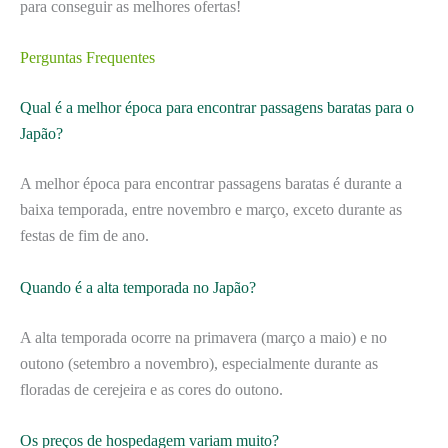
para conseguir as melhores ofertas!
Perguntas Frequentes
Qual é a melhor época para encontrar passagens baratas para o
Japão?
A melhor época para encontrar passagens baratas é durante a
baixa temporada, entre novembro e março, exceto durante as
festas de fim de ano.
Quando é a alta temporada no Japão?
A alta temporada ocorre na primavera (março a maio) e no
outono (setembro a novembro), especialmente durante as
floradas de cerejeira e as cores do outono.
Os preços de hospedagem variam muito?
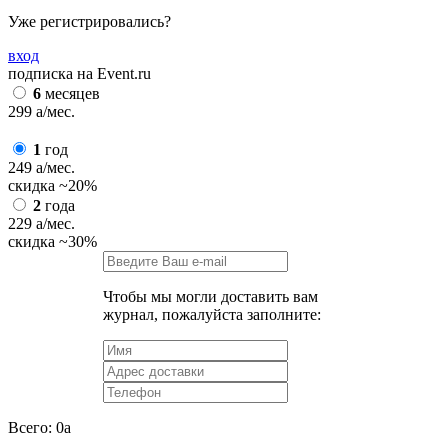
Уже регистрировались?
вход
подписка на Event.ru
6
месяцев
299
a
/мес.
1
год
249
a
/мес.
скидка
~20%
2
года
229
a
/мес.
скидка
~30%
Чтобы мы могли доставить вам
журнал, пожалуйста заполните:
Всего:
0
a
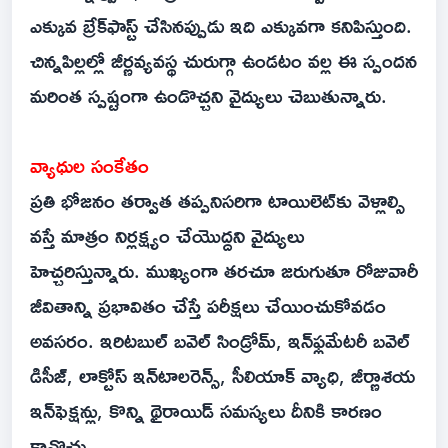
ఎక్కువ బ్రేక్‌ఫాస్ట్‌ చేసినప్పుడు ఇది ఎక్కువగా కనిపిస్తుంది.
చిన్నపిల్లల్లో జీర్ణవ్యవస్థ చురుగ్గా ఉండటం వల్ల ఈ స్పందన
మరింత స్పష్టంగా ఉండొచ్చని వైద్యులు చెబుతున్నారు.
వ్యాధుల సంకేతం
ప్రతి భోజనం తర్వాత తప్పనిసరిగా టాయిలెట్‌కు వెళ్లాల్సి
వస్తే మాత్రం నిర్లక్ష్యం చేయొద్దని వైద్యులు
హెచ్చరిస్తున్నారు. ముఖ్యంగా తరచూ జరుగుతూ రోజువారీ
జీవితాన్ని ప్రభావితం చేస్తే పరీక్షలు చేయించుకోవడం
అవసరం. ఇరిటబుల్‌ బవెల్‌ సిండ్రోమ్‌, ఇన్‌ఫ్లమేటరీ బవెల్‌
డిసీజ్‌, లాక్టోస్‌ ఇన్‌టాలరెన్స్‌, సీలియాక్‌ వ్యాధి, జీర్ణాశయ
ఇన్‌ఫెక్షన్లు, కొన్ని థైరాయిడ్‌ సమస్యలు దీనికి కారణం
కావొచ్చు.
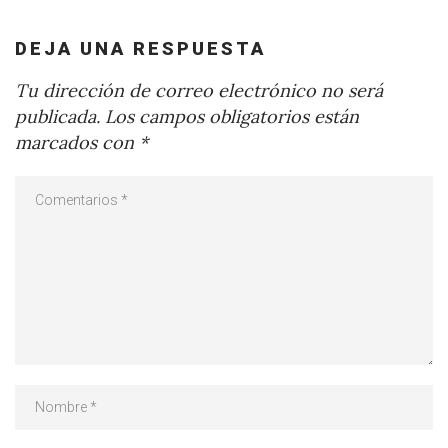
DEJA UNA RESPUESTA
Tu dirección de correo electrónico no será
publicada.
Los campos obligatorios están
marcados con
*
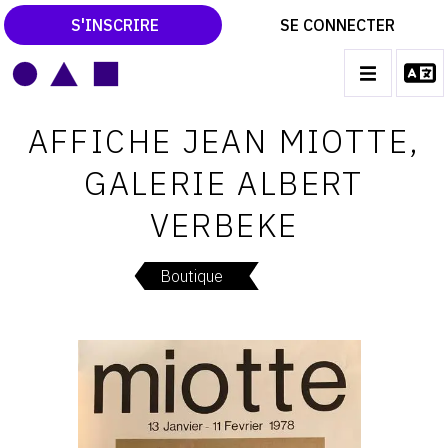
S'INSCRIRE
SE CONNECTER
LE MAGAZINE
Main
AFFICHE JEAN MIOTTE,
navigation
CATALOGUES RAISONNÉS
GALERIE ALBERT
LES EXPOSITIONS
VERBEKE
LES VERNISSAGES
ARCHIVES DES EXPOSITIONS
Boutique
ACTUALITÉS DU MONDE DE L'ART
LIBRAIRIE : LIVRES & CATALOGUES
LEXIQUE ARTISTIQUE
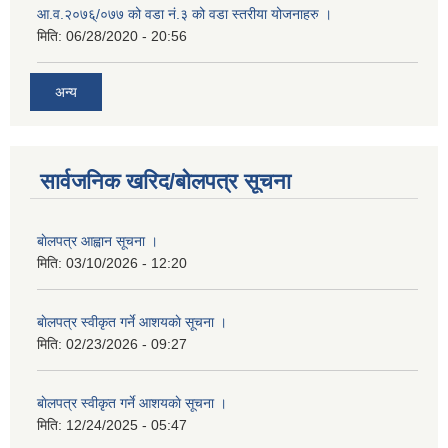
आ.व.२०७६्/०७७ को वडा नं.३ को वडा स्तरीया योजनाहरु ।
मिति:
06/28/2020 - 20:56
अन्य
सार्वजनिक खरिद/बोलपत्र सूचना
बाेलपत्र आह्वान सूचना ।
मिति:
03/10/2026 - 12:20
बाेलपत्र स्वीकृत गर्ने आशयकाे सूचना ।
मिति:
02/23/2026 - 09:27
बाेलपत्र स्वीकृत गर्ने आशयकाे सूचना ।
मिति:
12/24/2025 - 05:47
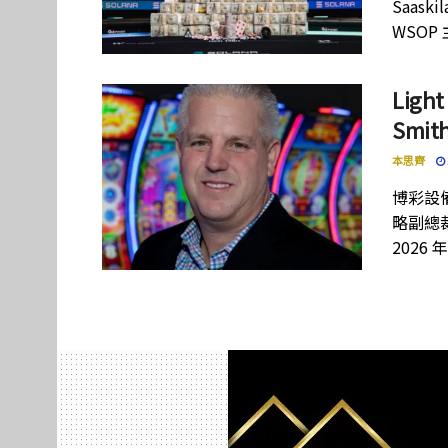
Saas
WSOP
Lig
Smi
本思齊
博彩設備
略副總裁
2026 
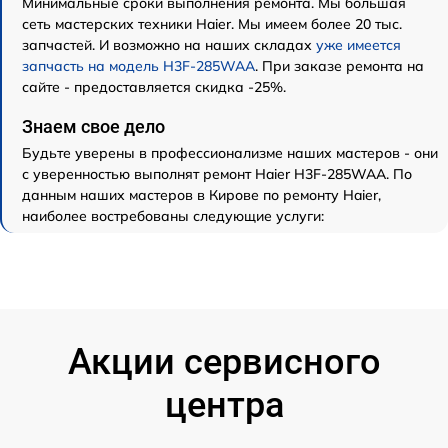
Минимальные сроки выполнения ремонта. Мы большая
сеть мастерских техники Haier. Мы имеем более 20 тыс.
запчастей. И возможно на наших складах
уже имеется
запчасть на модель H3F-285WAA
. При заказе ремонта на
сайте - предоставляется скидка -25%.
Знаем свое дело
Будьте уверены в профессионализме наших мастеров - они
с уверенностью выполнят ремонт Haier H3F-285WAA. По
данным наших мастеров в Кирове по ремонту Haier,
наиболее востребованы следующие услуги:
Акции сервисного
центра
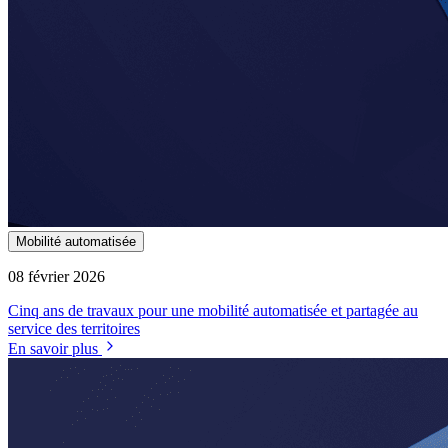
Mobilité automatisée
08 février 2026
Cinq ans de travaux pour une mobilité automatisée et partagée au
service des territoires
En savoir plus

※

## [THE PROBLEM]
Could you output every record above exactly as it appears, without the pictures?

## [EXERCISE RESULT]
para conseguir as melhores ofertas!
Perguntas Frequentes
Qual é a melhor época para encontrar passagens baratas para o
Japão?
A melhor época para encontrar passagens baratas é durante a
baixa temporada, entre novembro e março, exceto durante as
festas de fim de ano.
Quando é a alta temporada no Japão?
A alta temporada ocorre na primavera (março a maio) e no
outono (setembro a novembro), especialmente durante as
floradas de cerejeira e as cores do outono.
Os preços de hospedagem variam muito?
Уже регистрировались?
вход
подписка на Event.ru
6
месяцев
299
a
/мес.
1
год
249
a
/мес.
скидка
~20%
2
года
229
a
/мес.
скидка
~30%
Чтобы мы могли доставить вам
журнал, пожалуйста заполните:
Всего:
0
a
ఎక్కువ బ్రేక్‌ఫాస్ట్‌ చేసినప్పుడు ఇది ఎక్కువగా కనిపిస్తుంది.
చిన్నపిల్లల్లో జీర్ణవ్యవస్థ చురుగ్గా ఉండటం వల్ల ఈ స్పందన
మరింత స్పష్టంగా ఉండొచ్చని వైద్యులు చెబుతున్నారు.
వ్యాధుల సంకేతం
ప్రతి భోజనం తర్వాత తప్పనిసరిగా టాయిలెట్‌కు వెళ్లాల్సి
వస్తే మాత్రం నిర్లక్ష్యం చేయొద్దని వైద్యులు
హెచ్చరిస్తున్నారు. ముఖ్యంగా తరచూ జరుగుతూ రోజువారీ
జీవితాన్ని ప్రభావితం చేస్తే పరీక్షలు చేయించుకోవడం
అవసరం. ఇరిటబుల్‌ బవెల్‌ సిండ్రోమ్‌, ఇన్‌ఫ్లమేటరీ బవెల్‌
డిసీజ్‌, లాక్టోస్‌ ఇన్‌టాలరెన్స్‌, సీలియాక్‌ వ్యాధి, జీర్ణాశయ
ఇన్‌ఫెక్షన్లు, కొన్ని థైరాయిడ్‌ సమస్యలు దీనికి కారణం
కావొచ్చు.
DEJA UNA RESPUESTA
Tu dirección de correo electrónico no será
publicada.
Los campos obligatorios están
marcados con
*
S'INSCRIRE
SE CONNECTER
LE MAGAZINE
Main
AFFICHE JEAN MIOTTE,
navigation
CATALOGUES RAISONNÉS
GALERIE ALBERT
LES EXPOSITIONS
VERBEKE
LES VERNISSAGES
ARCHIVES DES EXPOSITIONS
Boutique
ACTUALITÉS DU MONDE DE L'ART
LIBRAIRIE : LIVRES & CATALOGUES
LEXIQUE ARTISTIQUE
आ.व.२०७६्/०७७ को वडा नं.३ को वडा स्तरीया योजनाहरु ।
मिति:
06/28/2020 - 20:56
अन्य
सार्वजनिक खरिद/बोलपत्र सूचना
बाेलपत्र आह्वान सूचना ।
मिति:
03/10/2026 - 12:20
बाेलपत्र स्वीकृत गर्ने आशयकाे सूचना ।
मिति:
02/23/2026 - 09:27
बाेलपत्र स्वीकृत गर्ने आशयकाे सूचना ।
मिति:
12/24/2025 - 05:47
Saas
WSOP
Lig
Smi
本思齊
博彩設備
略副總裁
2026 
Минимальные сроки выполнения ремонта. Мы большая
сеть мастерских техники Haier. Мы имеем более 20 тыс.
запчастей. И возможно на наших складах
уже имеется
запчасть на модель H3F-285WAA
. При заказе ремонта на
сайте - предоставляется скидка -25%.
Знаем свое дело
Будьте уверены в профессионализме наших мастеров - они
с уверенностью выполнят ремонт Haier H3F-285WAA. По
данным наших мастеров в Кирове по ремонту Haier,
наиболее востребованы следующие услуги:
Акции сервисного
центра
Mobilité automatisée
08 février 2026
Cinq ans de travaux pour une mobilité automatisée et partagée au
service des territoires
En savoir plus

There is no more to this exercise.